Namun, alih-alih berkata tidak, lelaki itu berkata sebaliknya. "Ya. Sakit sekali," ujarnya sedikit merajuk.

"Coba kulihat." Terdengar suara orang bergerak, sebelum wanita kembali bicara. "Keliatannya kau sudah diobati."

"Aku ingin kau melihatnya lagi dan memastikan lukaku sudah ditangani dengan baik."

Meridian menggertakkan giginya kesal. Setidakpercaya itukah Fox padanya? Ini pertama kalinya seseorang meragukan hasil kerjanya.

"Memangnya siapa yang menangani lukamu, sayang?"

"Seorang wanita gila yang sangat ingin membunuhku, tapi aku bertekad untuk tidak akan mati dengan mudah. Jadi, karena kau dokter terbaik di dunia yang kukenal, kau harus memastikan apa lukaku rawan infeksi atau berpotensi memburuk? Aku harus tahu apa yang sudah wanita gila itu lakukan padaku."

Sialan! batin Meridian meradang. Meskipun benci Fox, tetapi ia tidak akan pernah melakukan tindakan yang dapat mempertaruhkan kredibilitasnya sebagai dokter. Meridian sangat disiplin untuk mengesampingkan perasaan pribadinya saat mengobati pasien. Akan tetapi, lelaki berhati busuk di belakang sana rupanya tidak berpikir demikian.

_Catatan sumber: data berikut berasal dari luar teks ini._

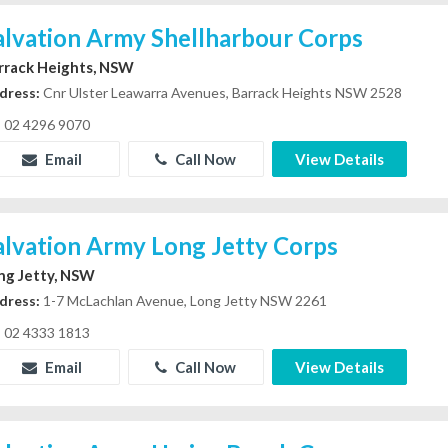
alvation Army Shellharbour Corps
rrack Heights, NSW
dress:
Cnr Ulster Leawarra Avenues, Barrack Heights NSW 2528
02 4296 9070
Email
Call Now
View Details
alvation Army Long Jetty Corps
ng Jetty, NSW
dress:
1-7 McLachlan Avenue, Long Jetty NSW 2261
02 4333 1813
Email
Call Now
View Details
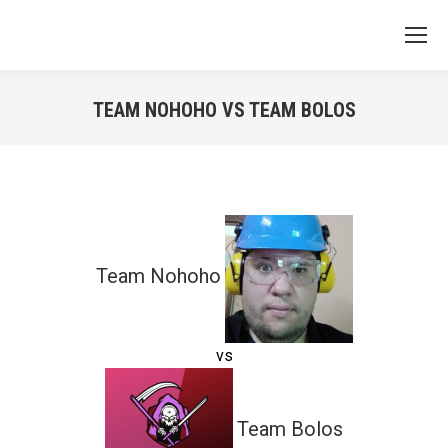
TEAM NOHOHO VS TEAM BOLOS
You are here:
Team Nohoho
vs
Team Bolos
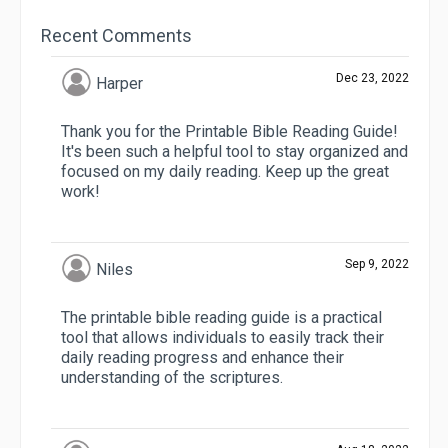
Recent Comments
Dec 23, 2022
Harper
Thank you for the Printable Bible Reading Guide!
It's been such a helpful tool to stay organized and
focused on my daily reading. Keep up the great
work!
Sep 9, 2022
Niles
The printable bible reading guide is a practical
tool that allows individuals to easily track their
daily reading progress and enhance their
understanding of the scriptures.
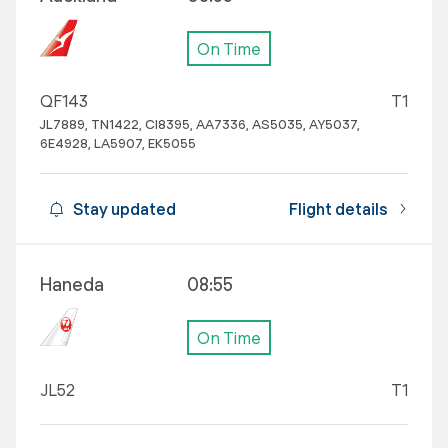
On Time
QF143
T1
JL7889, TN1422, CI8395, AA7336, AS5035, AY5037,
6E4928, LA5907, EK5055
Stay updated
Flight details
Haneda
08:55
On Time
JL52
T1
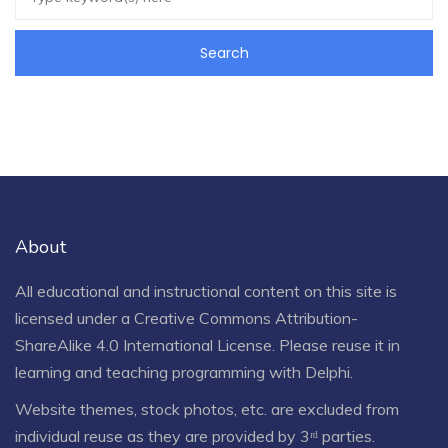
About
All educational and instructional content on this site is
licensed under a
Creative Commons Attribution-
ShareAlike 4.0 International License
. Please reuse it in
learning and teaching programming with Delphi.
Website themes, stock photos, etc. are excluded from
individual reuse as they are provided by 3ʳᵈ parties.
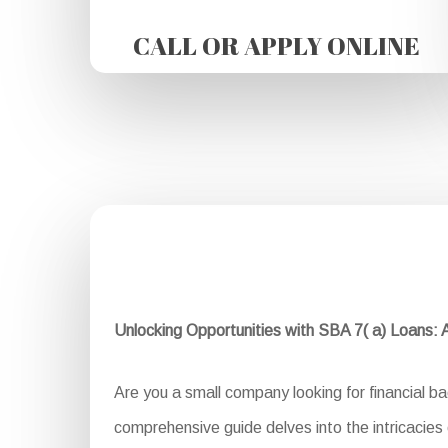
CALL OR APPLY ONLINE
Unlocking Opportunities with SBA 7( a) Loans:
Are you a small company looking for financial b
comprehensive guide delves into the intricacies 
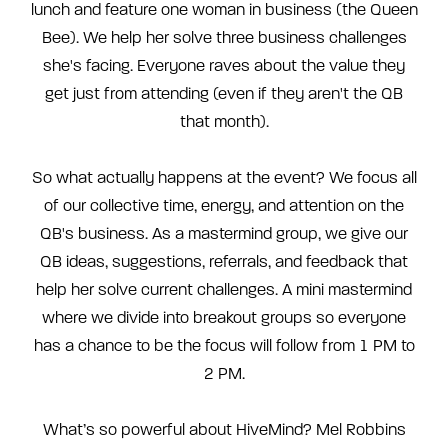
lunch and feature one woman in business (the Queen
Bee). We help her solve three business challenges
she's facing. Everyone raves about the value they
get just from attending (even if they aren't the QB
that month).
So what actually happens at the event? We focus all
of our collective time, energy, and attention on the
QB's business. As a mastermind group, we give our
QB ideas, suggestions, referrals, and feedback that
help her solve current challenges. A mini mastermind
where we divide into breakout groups so everyone
has a chance to be the focus will follow from 1 PM to
2 PM.
What’s so powerful about HiveMind? Mel Robbins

Suara tawa anggun wanita itu terdengar mengalun dan menenangkan, membuat perasaan Meridian ikut terhanyut. "Sayang, kalau dia ingin membunuhmu, dia tidak akan merawat lukamu sebaik ini. Jujur saja, ini jahitan luka terbaik yang pernah kulihat sepanjang karierku. Aku sendiri bahkan ragu bisa melakukannya sebaik ini. Kau beruntung, wanita itu berbakat."

"Benarkah?" Fox terdengar sangat tidak yakin dan itu membuat Meridian semakin meradang.

"Benar, Sayang... Dan dengan metabolismemu yang luar biasa, aku yakin luka ini bakal cepat sembuh."

"Baiklah kalau begitu. Aku percaya." Meridian spontan memutar mata. Sepertinya Fox akan mudah percaya kepada siapa pun selama itu bukan dirinya.

"Jadi?" tanya wanita itu.

"Jadi apa?"

"Jadi, wanita macam apa yang tidak merespons pesonamu, Lintang?"

"Mungkin buta."

"Atau mungkin punya akal sehat."

"Jadi, sekarang kau membela wanita gila itu?" tukas Fox dengan sentuhan nada jengkel. "Kau milikku tahu! Seharusnya kau memihakku!" imbuh lelaki itu dengan nada final.

"Kau benar. Sejak dulu aku selalu memujamu," ujar si wanita dengan suara menggoda. "Sebelum aku pergi, beri aku pelukan dan ciuman."

Di tempat duduknya, Meridian menggelengkan kepala pelan saat mendengar rentetan suara kecupan yang berisik.